### EXERCISE OBJECTIVE
Find the number of lines containing the string "rule" in the data. Answer with the number by itself.

-------

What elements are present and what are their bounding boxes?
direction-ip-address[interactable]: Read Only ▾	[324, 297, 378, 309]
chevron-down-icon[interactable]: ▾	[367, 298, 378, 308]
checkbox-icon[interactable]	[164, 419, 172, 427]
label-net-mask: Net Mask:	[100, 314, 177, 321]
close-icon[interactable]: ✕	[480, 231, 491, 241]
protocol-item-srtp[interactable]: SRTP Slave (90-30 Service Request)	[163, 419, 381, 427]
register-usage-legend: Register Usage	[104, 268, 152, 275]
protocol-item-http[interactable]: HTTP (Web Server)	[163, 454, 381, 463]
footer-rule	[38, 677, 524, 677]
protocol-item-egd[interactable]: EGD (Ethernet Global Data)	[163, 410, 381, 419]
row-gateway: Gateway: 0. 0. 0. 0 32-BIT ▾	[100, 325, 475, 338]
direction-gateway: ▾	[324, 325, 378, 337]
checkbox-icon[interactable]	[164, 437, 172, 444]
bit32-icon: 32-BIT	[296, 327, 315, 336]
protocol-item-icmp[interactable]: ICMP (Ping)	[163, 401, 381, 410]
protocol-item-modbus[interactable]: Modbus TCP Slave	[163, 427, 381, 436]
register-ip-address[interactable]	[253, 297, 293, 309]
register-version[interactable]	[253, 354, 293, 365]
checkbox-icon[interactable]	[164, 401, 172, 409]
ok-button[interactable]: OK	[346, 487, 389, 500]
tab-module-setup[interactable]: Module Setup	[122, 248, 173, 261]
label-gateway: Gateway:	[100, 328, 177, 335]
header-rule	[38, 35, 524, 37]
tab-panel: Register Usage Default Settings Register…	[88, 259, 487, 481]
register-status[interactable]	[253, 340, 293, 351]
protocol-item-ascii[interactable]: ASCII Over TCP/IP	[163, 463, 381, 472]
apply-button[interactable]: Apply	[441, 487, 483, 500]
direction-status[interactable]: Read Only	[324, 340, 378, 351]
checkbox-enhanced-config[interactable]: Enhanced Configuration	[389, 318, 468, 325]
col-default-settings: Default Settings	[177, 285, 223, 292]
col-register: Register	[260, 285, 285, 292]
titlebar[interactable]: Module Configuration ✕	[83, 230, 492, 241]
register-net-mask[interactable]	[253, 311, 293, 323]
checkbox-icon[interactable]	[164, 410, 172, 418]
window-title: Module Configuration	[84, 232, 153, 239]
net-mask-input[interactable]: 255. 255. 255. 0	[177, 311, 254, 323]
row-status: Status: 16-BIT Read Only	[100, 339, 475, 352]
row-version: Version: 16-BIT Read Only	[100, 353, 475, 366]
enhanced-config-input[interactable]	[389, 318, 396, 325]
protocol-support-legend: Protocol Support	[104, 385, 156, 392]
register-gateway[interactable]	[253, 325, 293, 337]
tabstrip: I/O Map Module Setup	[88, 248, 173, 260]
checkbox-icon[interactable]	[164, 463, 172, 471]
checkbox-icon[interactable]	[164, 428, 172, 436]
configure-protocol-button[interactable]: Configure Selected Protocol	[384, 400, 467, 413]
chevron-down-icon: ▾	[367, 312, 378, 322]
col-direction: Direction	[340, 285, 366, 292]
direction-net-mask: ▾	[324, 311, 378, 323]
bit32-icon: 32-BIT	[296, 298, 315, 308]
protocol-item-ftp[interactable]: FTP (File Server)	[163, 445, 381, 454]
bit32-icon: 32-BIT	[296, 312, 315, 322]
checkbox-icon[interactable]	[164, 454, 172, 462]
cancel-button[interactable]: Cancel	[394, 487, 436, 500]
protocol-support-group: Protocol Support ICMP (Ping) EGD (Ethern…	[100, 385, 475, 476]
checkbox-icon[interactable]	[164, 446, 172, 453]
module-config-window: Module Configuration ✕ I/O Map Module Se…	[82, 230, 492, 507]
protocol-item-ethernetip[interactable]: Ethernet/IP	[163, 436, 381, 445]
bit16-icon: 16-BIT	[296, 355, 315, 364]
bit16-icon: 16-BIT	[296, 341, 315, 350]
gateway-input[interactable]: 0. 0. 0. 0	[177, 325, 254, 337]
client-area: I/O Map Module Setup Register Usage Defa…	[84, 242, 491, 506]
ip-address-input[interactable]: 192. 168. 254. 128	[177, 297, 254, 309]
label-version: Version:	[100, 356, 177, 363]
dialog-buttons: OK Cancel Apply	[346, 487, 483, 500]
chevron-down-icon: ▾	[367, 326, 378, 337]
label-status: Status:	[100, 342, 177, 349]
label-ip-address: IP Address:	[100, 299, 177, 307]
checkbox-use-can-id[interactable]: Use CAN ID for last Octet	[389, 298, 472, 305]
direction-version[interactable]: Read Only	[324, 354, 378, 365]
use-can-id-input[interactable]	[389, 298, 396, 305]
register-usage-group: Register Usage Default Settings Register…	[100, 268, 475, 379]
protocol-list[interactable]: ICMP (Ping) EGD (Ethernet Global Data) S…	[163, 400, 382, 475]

-------

### EXERCISE SOLUTION
2